Rencana Kanada untuk melakukan pemberontakan 40 negara melawan perang dagang Trump terungkap

NEIL HALL/EPA

Mark Carney, Perdana Menteri Kanada

Perdana Menteri Kanada memimpin upaya untuk meresmikan aliansi baru antara Uni Eropa dan Perjanjian Kemitraan Trans-Pasifik. Tujuannya adalah untuk memperkuat ekonomi global melawan pemerasan perdagangan Trump.

Dua blok perdagangan terbesar di dunia adalah mengeksplorasi hubungan ekonomi lebih sempit, dalam inisiatif yang dipimpin oleh Perdana Menteri Kanada dan muncul sebagai respons terhadap ancaman tarif baru yang dibuat oleh Donald Trump.

Sebagai Politikpihak berwenang dari Uni Eropa dan Perjanjian Komprehensif dan Progresif untuk Kemitraan Trans-Pasifik (CPTPP) – sebuah pakta perdagangan antara 12 negara Indo-Pasifik – bersiap untuk memulai negosiasi akhir tahun ini. Jika berhasil, inisiatif ini bisa menghubungkan hampir 40 negara dan 1,5 miliar orang di Eropa, Asia dan Amerika.

Mark Carney mendesak negara-negara kekuatan menengah untuk menolak apa yang ia gambarkan pemaksaan dalam perang dagangterutama setelah Trump mengancam meningkatkan tarif tentang sekutu Eropa yang mendukung Denmark dalam perselisihannya atas Greenland. Nomor pidato di Davosawal tahun ini, Carney menyatakan bahwa Ottawa “memperjuangkan upaya membangun jembatan” antara CPTPP dan UE.

Fokus langsung dari diskusi ini adalah kemungkinan kesepakatan mengenai “aturan asal barang”, yang menentukan kebangsaan ekonomi barang. Harmonisasi aturan-aturan ini akan memungkinkan perusahaan-perusahaan dari kedua blok untuk menjual komponen dan produk jadi dengan cara yang lebih terintegrasi, di bawah sistem yang dikenal sebagai akumulasi. Para pendukung berpendapat bahwa hal ini akan meningkatkan ketahanan rantai pasokan dan mengurangi paparan terhadap guncangan tarif.

Negara-negara yang terlibat dalam CPTPP antara lain Kanada, Jepang, Singapura, Australia, Meksiko, Vietnam, dan Malaysia. Banyak yang sudah memilikinya perjanjian perdagangan bebas bilateral dengan UEnamun struktur akumulasi yang lebih luas dapat menghubungkan perjanjian-perjanjian ini dan menyederhanakan produksi transblok.

Seorang pejabat perdagangan Jepang menggambarkan negosiasi mengenai aturan asal barang sebagai “sebuah topik yang menarik untuk dijelajahiBeberapa sumber yang diwawancarai oleh Politico mengatakan mereka “sangat tertarik” dengan proposal tersebut, sementara yang lain menekankan bahwa prioritas saat ini terletak pada pencapaian kerja sama yang lebih cepat daripada kesepakatan jangka panjang.
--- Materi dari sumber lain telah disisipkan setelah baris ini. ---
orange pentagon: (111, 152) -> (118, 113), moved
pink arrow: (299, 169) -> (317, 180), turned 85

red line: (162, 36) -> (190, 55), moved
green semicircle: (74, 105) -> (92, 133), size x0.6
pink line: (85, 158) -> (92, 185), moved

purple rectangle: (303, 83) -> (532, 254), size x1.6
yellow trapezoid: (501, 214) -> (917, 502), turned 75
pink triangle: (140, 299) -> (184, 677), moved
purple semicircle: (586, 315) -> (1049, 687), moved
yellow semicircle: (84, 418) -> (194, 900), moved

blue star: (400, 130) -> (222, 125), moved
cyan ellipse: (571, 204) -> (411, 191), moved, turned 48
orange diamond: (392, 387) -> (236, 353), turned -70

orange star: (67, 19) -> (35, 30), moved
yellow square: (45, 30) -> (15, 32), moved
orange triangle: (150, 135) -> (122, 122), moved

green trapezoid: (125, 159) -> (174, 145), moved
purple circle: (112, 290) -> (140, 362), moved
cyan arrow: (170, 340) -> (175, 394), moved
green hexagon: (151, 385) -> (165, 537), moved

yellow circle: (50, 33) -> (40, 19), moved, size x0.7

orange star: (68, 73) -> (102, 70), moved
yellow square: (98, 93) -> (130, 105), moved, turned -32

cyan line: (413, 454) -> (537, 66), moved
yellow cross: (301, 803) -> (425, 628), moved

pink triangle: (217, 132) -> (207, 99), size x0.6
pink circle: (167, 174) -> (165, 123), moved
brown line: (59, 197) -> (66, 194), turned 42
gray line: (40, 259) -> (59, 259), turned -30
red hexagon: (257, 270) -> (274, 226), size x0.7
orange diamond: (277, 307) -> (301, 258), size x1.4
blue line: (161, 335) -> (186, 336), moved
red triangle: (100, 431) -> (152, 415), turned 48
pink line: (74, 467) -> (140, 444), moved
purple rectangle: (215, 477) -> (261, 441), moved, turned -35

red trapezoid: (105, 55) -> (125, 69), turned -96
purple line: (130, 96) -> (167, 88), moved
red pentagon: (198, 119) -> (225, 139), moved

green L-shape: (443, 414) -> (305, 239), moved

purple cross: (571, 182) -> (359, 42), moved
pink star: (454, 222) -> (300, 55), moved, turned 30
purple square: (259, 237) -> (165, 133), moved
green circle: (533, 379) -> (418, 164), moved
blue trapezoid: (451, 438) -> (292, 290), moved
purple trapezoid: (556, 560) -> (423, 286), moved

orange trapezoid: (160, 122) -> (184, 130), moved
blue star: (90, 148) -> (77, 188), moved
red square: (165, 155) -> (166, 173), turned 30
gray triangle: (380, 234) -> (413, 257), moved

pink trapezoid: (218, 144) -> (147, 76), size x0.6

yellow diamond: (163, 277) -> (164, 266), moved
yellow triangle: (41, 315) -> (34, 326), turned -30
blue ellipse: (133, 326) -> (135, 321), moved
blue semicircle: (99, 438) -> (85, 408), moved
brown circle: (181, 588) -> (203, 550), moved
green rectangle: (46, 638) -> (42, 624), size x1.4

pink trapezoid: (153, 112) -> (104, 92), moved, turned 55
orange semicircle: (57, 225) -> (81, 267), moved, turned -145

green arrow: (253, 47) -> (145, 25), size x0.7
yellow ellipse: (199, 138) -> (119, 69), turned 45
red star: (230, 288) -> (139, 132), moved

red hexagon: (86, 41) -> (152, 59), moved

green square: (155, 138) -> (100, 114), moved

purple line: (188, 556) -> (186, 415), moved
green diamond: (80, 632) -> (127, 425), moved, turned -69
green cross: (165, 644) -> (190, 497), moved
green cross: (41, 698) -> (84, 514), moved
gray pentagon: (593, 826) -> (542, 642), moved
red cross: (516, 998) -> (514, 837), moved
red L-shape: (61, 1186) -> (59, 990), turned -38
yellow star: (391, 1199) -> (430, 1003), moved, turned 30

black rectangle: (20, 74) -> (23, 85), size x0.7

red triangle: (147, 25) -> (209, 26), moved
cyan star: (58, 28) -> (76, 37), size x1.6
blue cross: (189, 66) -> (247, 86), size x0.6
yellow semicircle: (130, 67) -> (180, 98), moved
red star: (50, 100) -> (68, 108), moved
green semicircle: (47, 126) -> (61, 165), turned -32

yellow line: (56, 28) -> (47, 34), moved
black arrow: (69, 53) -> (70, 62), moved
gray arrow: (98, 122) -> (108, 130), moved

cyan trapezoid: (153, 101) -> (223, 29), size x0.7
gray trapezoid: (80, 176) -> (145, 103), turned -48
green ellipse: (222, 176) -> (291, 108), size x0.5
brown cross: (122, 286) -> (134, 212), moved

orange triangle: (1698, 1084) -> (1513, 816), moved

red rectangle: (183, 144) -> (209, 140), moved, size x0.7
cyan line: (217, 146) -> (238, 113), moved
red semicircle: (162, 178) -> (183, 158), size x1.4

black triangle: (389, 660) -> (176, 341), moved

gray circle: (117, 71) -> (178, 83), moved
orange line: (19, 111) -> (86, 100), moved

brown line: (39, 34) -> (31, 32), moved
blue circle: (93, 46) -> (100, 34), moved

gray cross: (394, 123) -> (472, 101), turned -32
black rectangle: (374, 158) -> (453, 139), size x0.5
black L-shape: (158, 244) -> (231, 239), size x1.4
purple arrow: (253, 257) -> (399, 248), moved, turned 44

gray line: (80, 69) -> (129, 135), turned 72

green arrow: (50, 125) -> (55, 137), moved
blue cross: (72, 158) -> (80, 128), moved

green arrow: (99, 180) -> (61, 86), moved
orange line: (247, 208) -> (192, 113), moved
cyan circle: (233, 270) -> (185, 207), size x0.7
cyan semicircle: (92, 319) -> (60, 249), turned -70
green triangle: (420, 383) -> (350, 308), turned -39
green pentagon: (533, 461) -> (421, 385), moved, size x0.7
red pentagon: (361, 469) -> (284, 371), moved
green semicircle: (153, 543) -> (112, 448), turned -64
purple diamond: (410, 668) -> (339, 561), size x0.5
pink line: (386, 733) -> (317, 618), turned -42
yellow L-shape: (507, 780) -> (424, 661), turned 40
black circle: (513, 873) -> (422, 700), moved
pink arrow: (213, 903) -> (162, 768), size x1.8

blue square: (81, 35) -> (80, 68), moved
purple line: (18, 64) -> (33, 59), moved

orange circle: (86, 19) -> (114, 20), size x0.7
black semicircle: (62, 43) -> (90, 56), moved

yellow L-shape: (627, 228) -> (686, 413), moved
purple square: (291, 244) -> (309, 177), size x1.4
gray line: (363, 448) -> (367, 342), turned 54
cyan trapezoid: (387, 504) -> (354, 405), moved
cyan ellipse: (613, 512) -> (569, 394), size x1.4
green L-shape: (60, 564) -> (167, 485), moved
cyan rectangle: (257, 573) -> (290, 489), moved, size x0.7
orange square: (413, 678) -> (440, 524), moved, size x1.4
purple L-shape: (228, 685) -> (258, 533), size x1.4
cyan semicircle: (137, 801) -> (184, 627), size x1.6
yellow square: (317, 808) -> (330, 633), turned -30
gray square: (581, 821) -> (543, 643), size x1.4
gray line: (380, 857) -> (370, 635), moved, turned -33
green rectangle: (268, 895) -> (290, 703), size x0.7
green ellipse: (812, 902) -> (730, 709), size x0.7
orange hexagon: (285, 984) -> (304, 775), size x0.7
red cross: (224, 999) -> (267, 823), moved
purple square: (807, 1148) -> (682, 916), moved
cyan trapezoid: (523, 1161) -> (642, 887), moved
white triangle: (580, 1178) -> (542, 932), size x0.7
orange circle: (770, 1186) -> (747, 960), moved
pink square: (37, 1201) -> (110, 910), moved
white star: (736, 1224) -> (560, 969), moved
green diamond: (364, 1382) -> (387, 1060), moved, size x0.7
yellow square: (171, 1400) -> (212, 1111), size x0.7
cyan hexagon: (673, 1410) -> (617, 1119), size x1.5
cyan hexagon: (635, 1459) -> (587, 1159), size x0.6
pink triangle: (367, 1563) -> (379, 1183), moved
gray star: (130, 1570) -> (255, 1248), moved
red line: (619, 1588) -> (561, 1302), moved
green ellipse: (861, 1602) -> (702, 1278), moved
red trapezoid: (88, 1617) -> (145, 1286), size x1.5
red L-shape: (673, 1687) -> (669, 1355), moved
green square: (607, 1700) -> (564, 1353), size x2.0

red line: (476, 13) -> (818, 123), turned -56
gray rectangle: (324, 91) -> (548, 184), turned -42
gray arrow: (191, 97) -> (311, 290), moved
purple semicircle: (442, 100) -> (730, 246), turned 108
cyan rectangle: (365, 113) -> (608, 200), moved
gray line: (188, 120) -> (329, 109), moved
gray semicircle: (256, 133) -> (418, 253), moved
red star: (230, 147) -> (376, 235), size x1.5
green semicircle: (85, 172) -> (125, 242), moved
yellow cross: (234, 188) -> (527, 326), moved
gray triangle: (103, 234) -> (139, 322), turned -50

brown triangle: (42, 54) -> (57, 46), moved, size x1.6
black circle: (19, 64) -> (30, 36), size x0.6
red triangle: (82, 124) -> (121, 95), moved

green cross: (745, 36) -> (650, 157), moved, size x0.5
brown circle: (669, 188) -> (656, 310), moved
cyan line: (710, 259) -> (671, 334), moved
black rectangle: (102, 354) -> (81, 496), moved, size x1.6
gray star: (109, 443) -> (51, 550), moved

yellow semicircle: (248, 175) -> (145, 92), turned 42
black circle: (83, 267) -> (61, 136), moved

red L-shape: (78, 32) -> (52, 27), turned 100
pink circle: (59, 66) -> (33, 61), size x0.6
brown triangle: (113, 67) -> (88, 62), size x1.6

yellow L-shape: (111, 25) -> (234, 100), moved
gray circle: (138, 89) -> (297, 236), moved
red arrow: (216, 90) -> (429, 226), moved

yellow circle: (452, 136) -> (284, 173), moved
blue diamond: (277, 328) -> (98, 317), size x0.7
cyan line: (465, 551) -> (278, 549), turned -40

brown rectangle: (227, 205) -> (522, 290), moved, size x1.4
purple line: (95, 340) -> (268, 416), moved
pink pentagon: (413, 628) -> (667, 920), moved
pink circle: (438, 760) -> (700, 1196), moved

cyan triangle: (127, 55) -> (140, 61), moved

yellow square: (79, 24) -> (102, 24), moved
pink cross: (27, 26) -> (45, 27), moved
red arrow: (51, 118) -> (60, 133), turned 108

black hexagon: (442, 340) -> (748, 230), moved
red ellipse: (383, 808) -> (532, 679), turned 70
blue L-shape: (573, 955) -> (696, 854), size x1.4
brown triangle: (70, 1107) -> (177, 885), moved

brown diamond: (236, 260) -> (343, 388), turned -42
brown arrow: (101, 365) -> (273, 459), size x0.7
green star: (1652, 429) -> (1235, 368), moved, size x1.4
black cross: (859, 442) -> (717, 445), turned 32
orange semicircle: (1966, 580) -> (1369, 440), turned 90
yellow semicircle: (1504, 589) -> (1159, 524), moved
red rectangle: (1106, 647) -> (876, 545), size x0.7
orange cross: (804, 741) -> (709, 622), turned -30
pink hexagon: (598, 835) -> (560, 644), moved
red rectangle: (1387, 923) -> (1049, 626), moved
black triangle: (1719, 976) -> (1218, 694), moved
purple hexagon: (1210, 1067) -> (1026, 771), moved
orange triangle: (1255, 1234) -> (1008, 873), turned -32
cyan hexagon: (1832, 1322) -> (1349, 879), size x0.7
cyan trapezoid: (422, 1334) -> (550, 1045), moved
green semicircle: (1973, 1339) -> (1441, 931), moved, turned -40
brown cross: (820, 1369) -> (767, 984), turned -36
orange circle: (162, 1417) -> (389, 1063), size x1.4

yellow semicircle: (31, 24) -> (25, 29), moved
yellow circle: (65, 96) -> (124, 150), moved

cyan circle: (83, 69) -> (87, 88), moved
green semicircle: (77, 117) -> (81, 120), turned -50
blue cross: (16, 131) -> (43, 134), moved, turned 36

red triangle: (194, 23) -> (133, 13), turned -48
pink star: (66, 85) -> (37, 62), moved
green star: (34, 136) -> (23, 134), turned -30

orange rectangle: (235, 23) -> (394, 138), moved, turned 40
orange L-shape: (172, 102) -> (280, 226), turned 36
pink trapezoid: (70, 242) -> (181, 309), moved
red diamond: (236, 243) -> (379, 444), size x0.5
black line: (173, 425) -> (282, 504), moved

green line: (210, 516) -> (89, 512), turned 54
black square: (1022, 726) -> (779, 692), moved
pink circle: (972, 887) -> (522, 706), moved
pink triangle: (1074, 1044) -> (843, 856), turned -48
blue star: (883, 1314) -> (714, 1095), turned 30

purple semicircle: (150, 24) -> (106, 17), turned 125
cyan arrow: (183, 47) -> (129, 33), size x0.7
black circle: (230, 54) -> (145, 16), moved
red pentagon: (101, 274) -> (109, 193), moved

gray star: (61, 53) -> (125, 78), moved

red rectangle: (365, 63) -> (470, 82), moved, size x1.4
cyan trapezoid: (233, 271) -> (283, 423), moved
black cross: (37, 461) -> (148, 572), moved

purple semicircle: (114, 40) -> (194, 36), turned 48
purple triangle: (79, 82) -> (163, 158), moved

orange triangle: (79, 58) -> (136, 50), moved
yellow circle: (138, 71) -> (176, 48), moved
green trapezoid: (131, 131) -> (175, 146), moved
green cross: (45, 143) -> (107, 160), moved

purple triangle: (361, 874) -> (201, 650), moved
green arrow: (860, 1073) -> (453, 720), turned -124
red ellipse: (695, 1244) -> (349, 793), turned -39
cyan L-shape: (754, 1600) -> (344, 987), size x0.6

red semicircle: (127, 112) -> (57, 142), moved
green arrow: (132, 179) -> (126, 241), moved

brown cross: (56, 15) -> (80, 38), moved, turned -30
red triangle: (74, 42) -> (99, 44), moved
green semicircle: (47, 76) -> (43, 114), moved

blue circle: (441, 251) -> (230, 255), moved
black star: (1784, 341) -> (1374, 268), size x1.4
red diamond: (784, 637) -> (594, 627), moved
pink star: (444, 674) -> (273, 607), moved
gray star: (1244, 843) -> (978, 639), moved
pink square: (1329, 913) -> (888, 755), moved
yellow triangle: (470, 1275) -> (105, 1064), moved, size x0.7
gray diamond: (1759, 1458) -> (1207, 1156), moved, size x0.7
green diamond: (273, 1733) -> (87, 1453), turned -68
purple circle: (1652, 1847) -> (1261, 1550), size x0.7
Namun kelompok bisnis tampaknya berpihak pada Carney. Kamar Dagang dan Industri Jerman (DIHK) dan Kamar Dagang Inggris secara terbuka menyatakan dukungan mereka terhadap inisiatif inidengan alasan bahwa peraturan yang disederhanakan akan menguntungkan eksportir dan produsen. Klemens Kober, pejabat senior kebijakan perdagangan di DIHK, mengatakan kemungkinan untuk mengumpulkan perjanjian perdagangan bebas yang ada akan “sangat berguna.”

Meskipun perundingan formal masih berada pada tahap awal, perundingan tersebut menandakan upaya strategis negara-negara ekonomi utama untuk berhenti menjadi sandera Washington dan melindungi diri mereka dari keputusan Trump yang tidak menentu.